**Exercise brief**
Copy all lines below exactly as written. Leave pictures out.

**Dataset section**
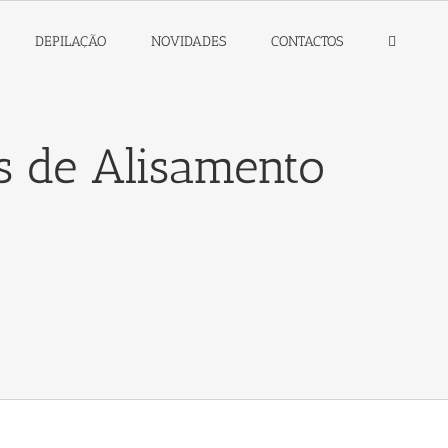
DEPILAÇÃO
NOVIDADES
CONTACTOS
as de Alisamento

**Answer for this exercise**
DEPILAÇÃO
NOVIDADES
CONTACTOS
as de Alisamento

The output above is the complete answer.